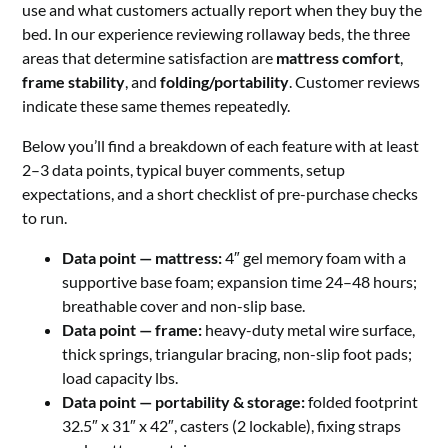
use and what customers actually report when they buy the
bed. In our experience reviewing rollaway beds, the three
areas that determine satisfaction are
mattress comfort
,
frame stability
, and
folding/portability
. Customer reviews
indicate these same themes repeatedly.
Below you’ll find a breakdown of each feature with at least
2–3 data points, typical buyer comments, setup
expectations, and a short checklist of pre-purchase checks
to run.
Data point — mattress:
4″ gel memory foam with a
supportive base foam; expansion time 24–48 hours;
breathable cover and non-slip base.
Data point — frame:
heavy-duty metal wire surface,
thick springs, triangular bracing, non-slip foot pads;
load capacity lbs.
Data point — portability & storage:
folded footprint
32.5″ x 31″ x 42″, casters (2 lockable), fixing straps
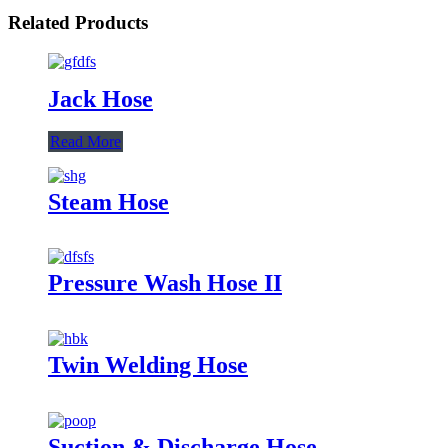
Related Products
Jack Hose
Read More
Steam Hose
Pressure Wash Hose II
Twin Welding Hose
Suction & Discharge Hose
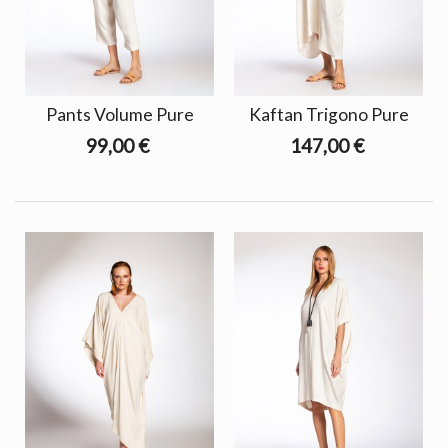
Pants Volume Pure
Kaftan Trigono Pure
99,00 €
147,00 €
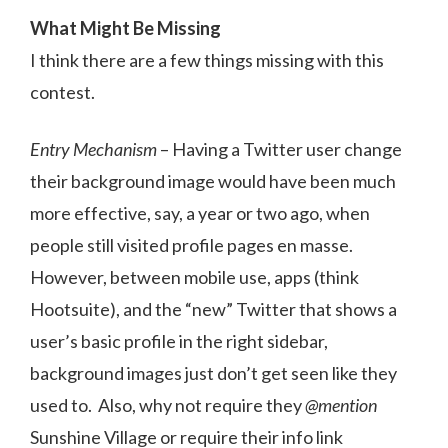
What Might Be Missing
I think there are a few things missing with this
contest.
Entry Mechanism
– Having a Twitter user change
their background image would have been much
more effective, say, a year or two ago, when
people still visited profile pages en masse.
However, between mobile use, apps (think
Hootsuite), and the “new” Twitter that shows a
user’s basic profile in the right sidebar,
background images just don’t get seen like they
used to. Also, why not require they
@mention
Sunshine Village or require their info link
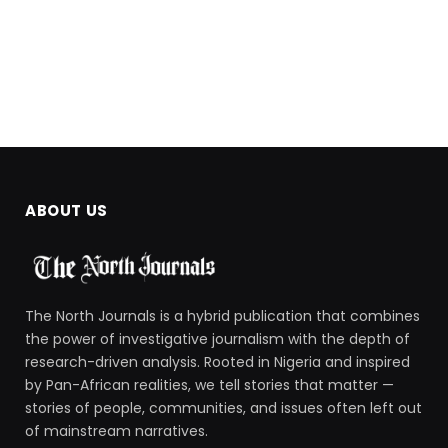
ABOUT US
The North Journals is a hybrid publication that combines
the power of investigative journalism with the depth of
research-driven analysis. Rooted in Nigeria and inspired
by Pan-African realities, we tell stories that matter —
stories of people, communities, and issues often left out
of mainstream narratives.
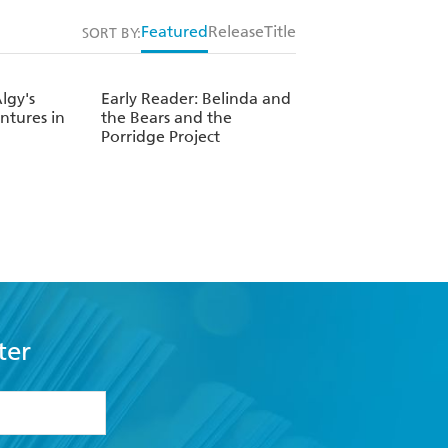
Featured
Release
Title
SORT BY:
lgy's
Early Reader: Belinda and
tures in
the Bears and the
Porridge Project
ter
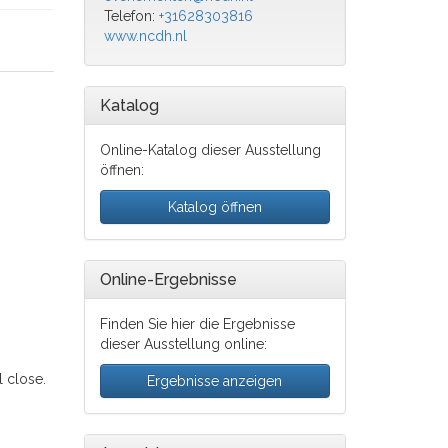
Telefon:
+31628303816
www.ncdh.nl
Katalog
Online-Katalog dieser Ausstellung
öffnen:
Katalog öffnen
Online-Ergebnisse
Finden Sie hier die Ergebnisse
dieser Ausstellung online:
 close.
Ergebnisse anzeigen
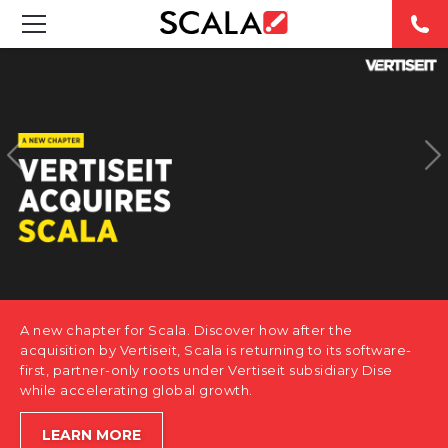
SOLUTIONS
INDUSTRIES
CASE STUDIES
PRODUCTS
RESOURCES
A new chapter for Scala. Discover how after the
ABOUT US
acquisition by Vertiseit, Scala is returning to its software-
first, partner-only roots under Vertiseit subsidiary Dise
while accelerating global growth.
CONTACT
LEARN MORE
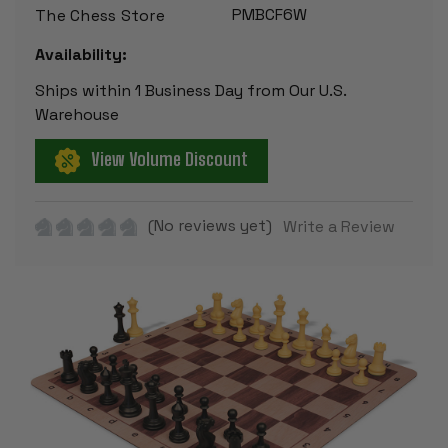
PMBCF6W
The Chess Store
Availability:
Ships within 1 Business Day from Our U.S.
Warehouse
View Volume Discount
(No reviews yet)
Write a Review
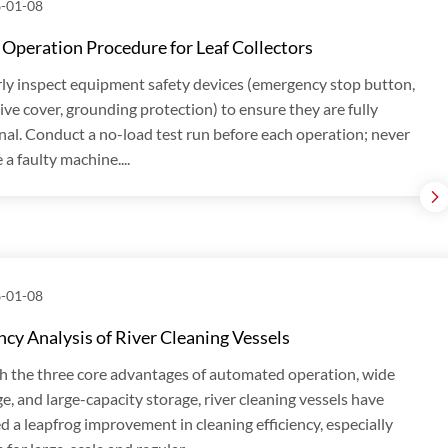
-01-08
 Operation Procedure for Leaf Collectors
ly inspect equipment safety devices (emergency stop button,
ive cover, grounding protection) to ensure they are fully
nal. Conduct a no-load test run before each operation; never
 a faulty machine....
-01-08
ency Analysis of River Cleaning Vessels
 the three core advantages of automated operation, wide
e, and large-capacity storage, river cleaning vessels have
d a leapfrog improvement in cleaning efficiency, especially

--------------------------------

Put down exactly the lines of the data above that run from its first line through the line bearing "Below you’ll find", and no pictures.

Your solution:
use and what customers actually report when they buy the
bed. In our experience reviewing rollaway beds, the three
areas that determine satisfaction are
mattress comfort
,
frame stability
, and
folding/portability
. Customer reviews
indicate these same themes repeatedly.
Below you’ll find a breakdown of each feature with at least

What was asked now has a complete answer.